On 13 and 14 April, the Cairo Institute for Human Rights Studies (CIHRS) convened the 27th Regional Forum for the Human Rights Movement, titled ‘Human Rights at a Crossroads’. The regional forum was held in the Belgian capital Brussels. Participating in the forum were fifty human rights activists and academics from the Arab region, the United States, and Europe. Ten countries in the region were represented by participants at the forum: Algeria, Egypt, Yemen, Lebanon, Libya, Morocco, Palestine, Syria, Sudan, and Tunisia.
Five sessions were held over the two days of the forum, opening with a session on the human rights dilemma between the international system and the Arab region, highlighting challenges and opportunities for actors in the international system, including the United Nations, to promote human rights in the region. The forum devoted its second session to discussing the future of the Palestinian question post-7 October, and the repercussions of the Israeli aggression on this future. Paths of human rights work and the political responsibility of the human rights movement were also examined at the forum sessions, within a critical presentation and analysis of the Arab experience together with discussion of the challenges facing human rights defenders amid ever-intensifying repressive policies and practices in the region.

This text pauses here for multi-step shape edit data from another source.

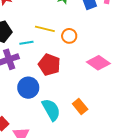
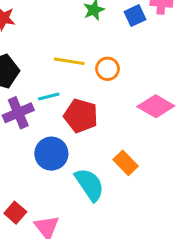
cyan line: (26, 43) -> (49, 96), moved
orange rectangle: (80, 107) -> (126, 163), moved

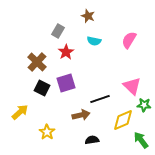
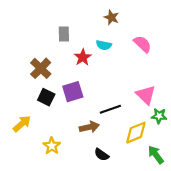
brown star: (88, 16) -> (112, 17), moved
gray rectangle: (58, 31) -> (64, 34), turned -32
pink semicircle: (129, 40) -> (142, 44), turned 102
red star: (66, 52) -> (83, 57), moved
black semicircle: (92, 140) -> (102, 155), turned -136

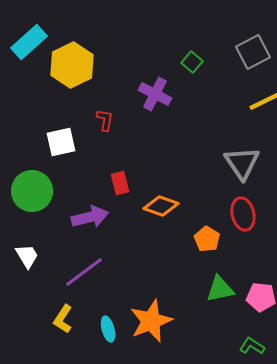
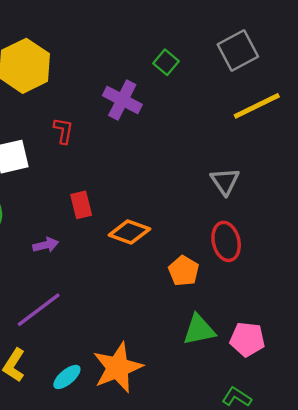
gray triangle: (242, 163) -> (225, 181), size x0.7
purple arrow: (90, 217) -> (46, 245), size x0.6
cyan ellipse: (108, 329) -> (67, 377), turned 65

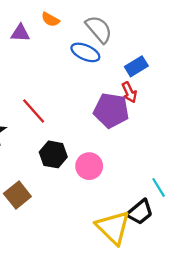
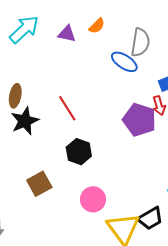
orange semicircle: (50, 19) -> (97, 26), turned -84
gray semicircle: (99, 29) -> (140, 42), turned 40
pink circle: (89, 166) -> (93, 199), moved

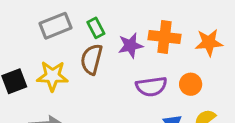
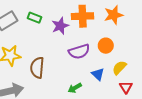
green rectangle: (96, 28) -> (35, 18), turned -32
brown semicircle: (92, 59) -> (37, 68), moved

The Regional Forum for the Human Rights Movement is an intellectual initiative that has been held annually by the Cairo Institute for Human Rights Studies since 1999, bringing together human rights defenders, academics, and international experts from the Arab region and around the world. Through the forum, CIHRS seeks to cultivate a framework for dialogue on pressing issues in the Arab region related to reform, democratic transformation, respect for human rights, and the future of the human rights movement.